Everyone in the firm must be on the same page, and must understand and accept the core value of client service. Attorneys can be so focused on billing and originating that they tend to overlook the impact of alienating clients. Clients often say the quality they appreciate most in a lawyer is that he or she “understands my business” and “listens” to me.  Along those lines, the number-one complaint clients have about their attorneys is a perceived lack of communication or responsiveness and a feeling of being out of the loop.

Our client service staff is trained in communication, know more about the firm than most other people in it, follow up with clients to make sure they were satisfied with the resolution, and communicate professionally and pleasantly. If a client calls up presenting with a billing issue, more often than not, the bill is not the real concern. Importantly, our staff is trained to ask questions which would lead to the underlying issue, and once resolved, clients are understandably more amenable to paying their bills. Providing a safe place for clients to call if they have an issue provides the firm an opportunity to fix concerns before they evolve into big problems. In addition to stopping potential problems in their tracks, developing client loyalty and retention, expanding client relations, and aiding in evaluating employee performance, being client-centric also curtails receivable problems, helps to dismiss professional complaints, and lowers malpractice premiums.

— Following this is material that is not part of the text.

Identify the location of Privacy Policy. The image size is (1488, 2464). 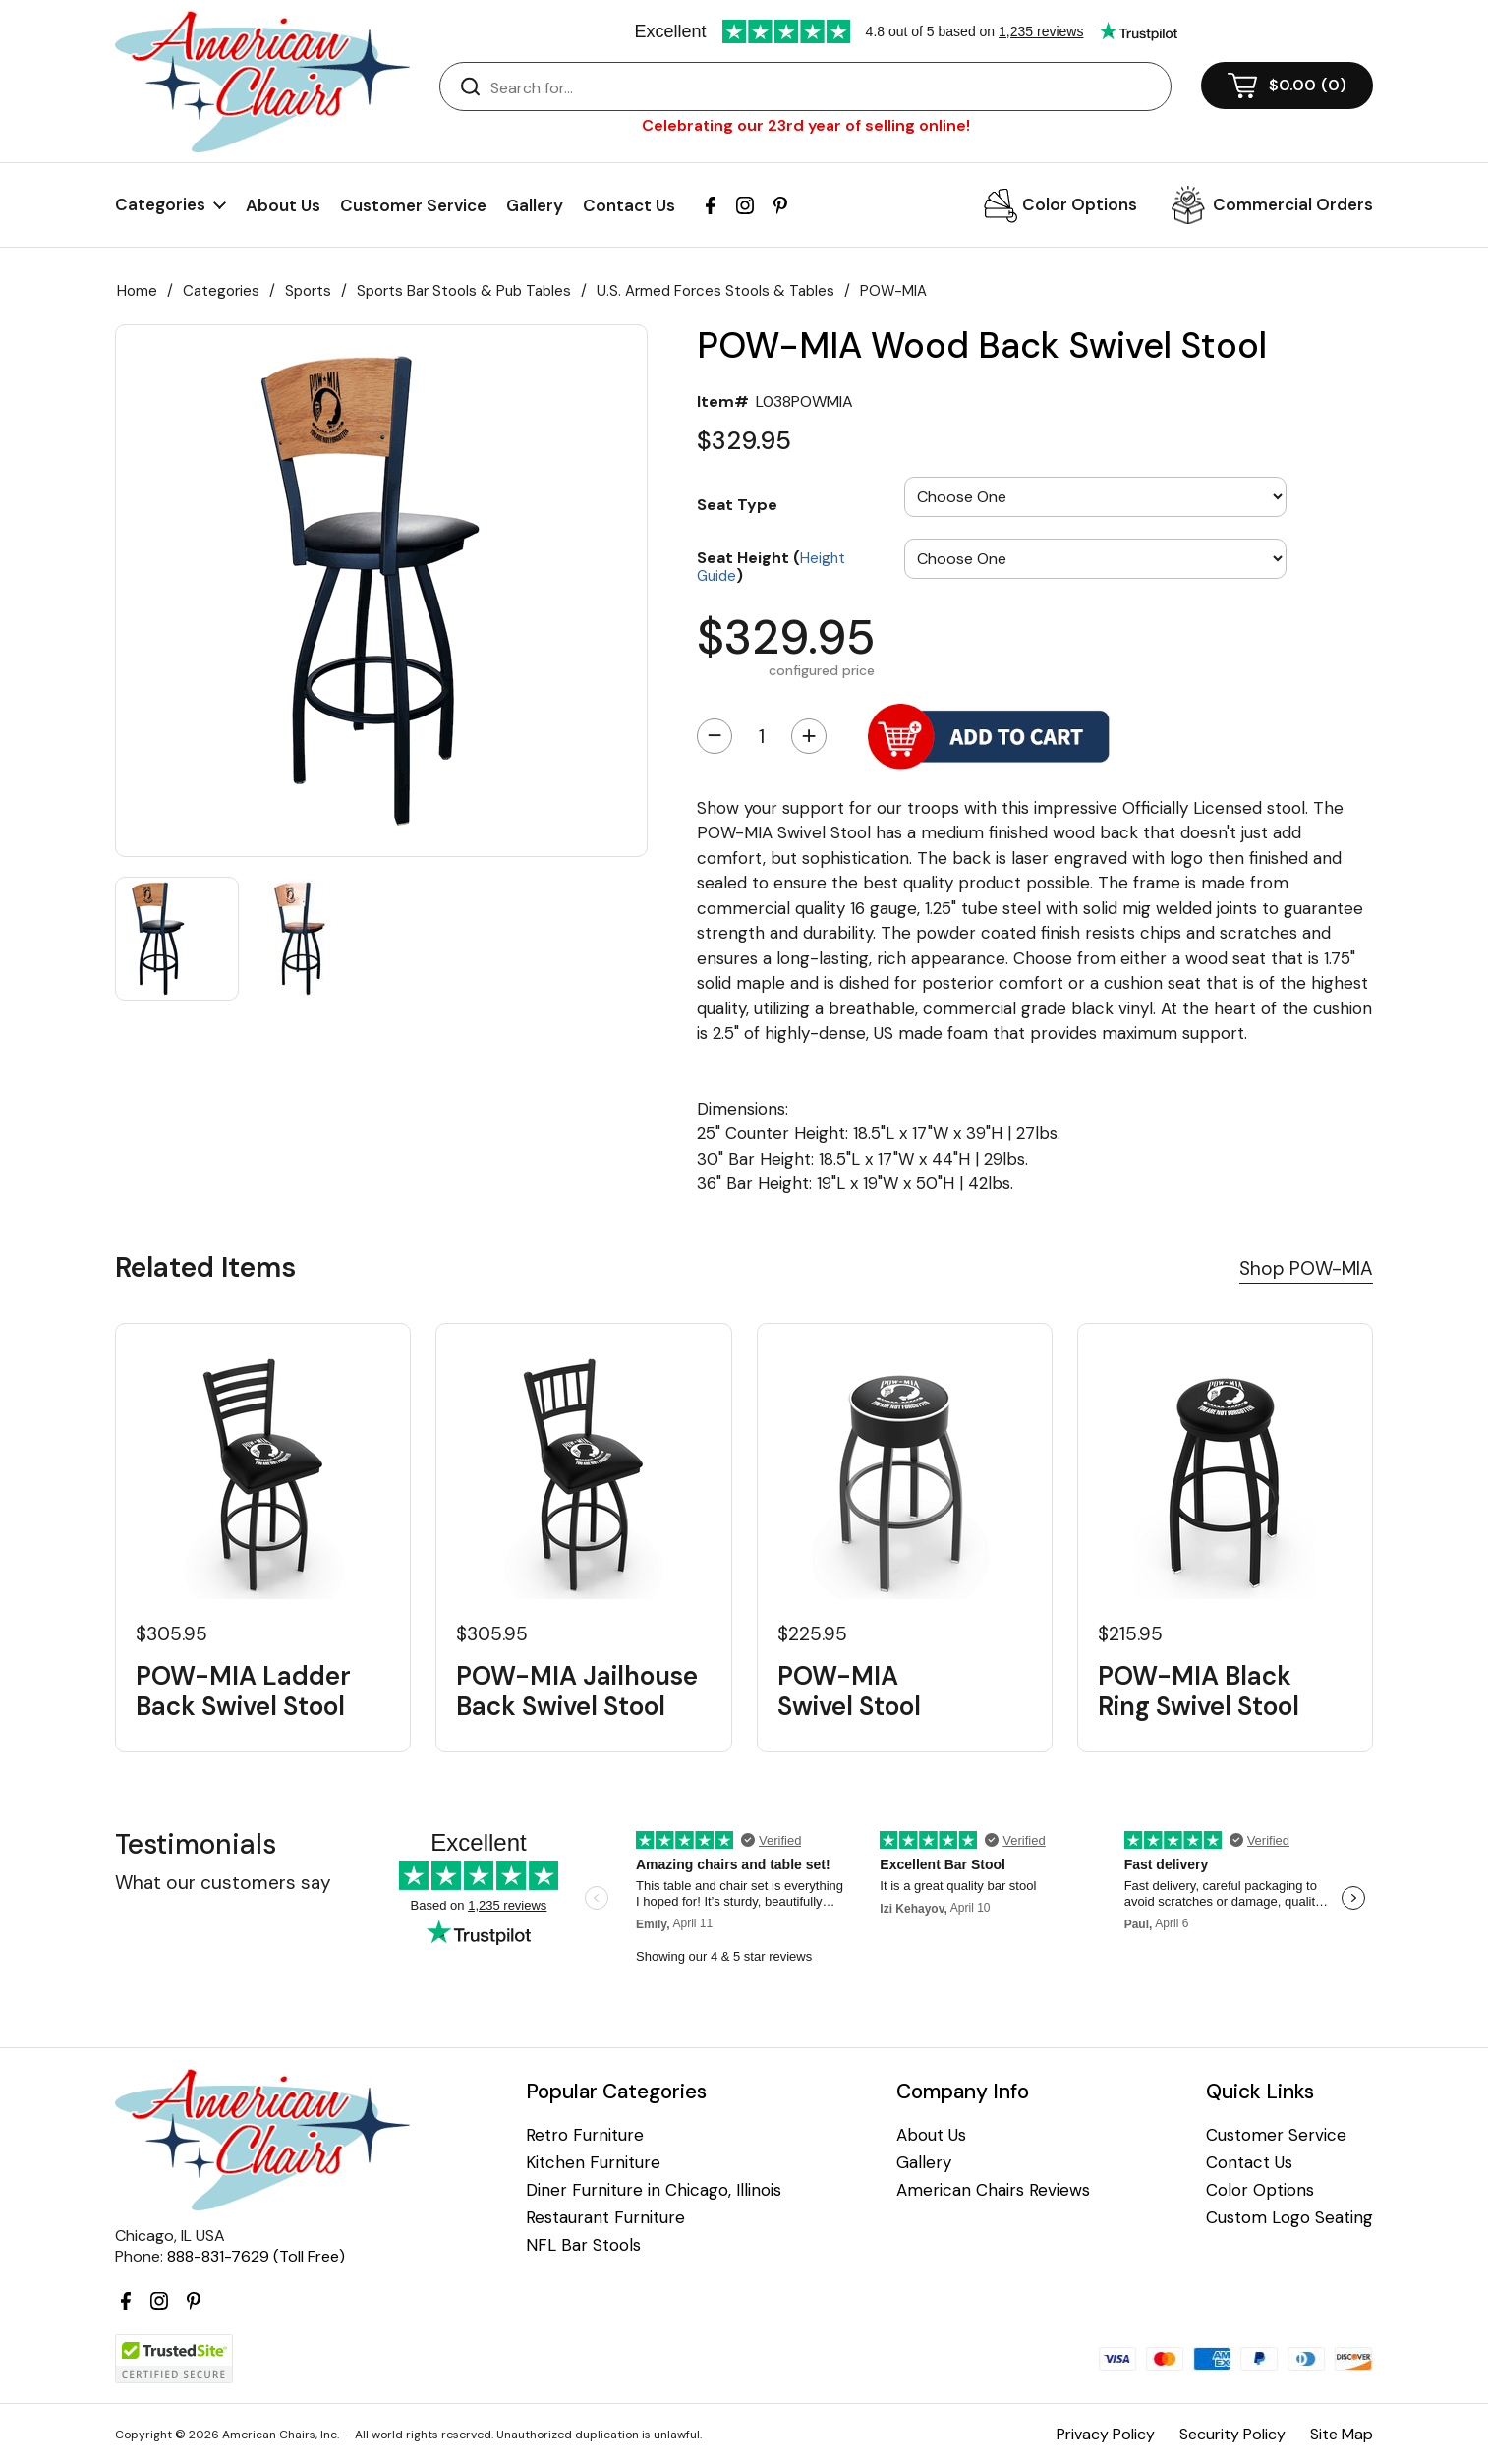
(1106, 2434).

Some attorneys may resent having to spend any non-billable time on a client, disregarding the theory that if they cultivate the relationship, they will inevitably make more money. The truth is that without clients, we would not have jobs. The old adage “the client is always right” may sound pedestrian; however, in this economy, it is paramount. The client’s perception is our reality. To remain viable and compete in the industry, firms must grasp the connection to client service, and appreciate the value added. We are never too old to learn new tricks.

The bottom line is that clients need to feel special and important, and communication is the key to achieving that. Firms will retain clients if lawyers accept that interaction with clients is the most important aspect of the relationship, even more important than the work product or winning the case, and if they model their behavior accordingly. Let’s not call it “hand-holding” for the cynics out there. Let’s call it “making more money.”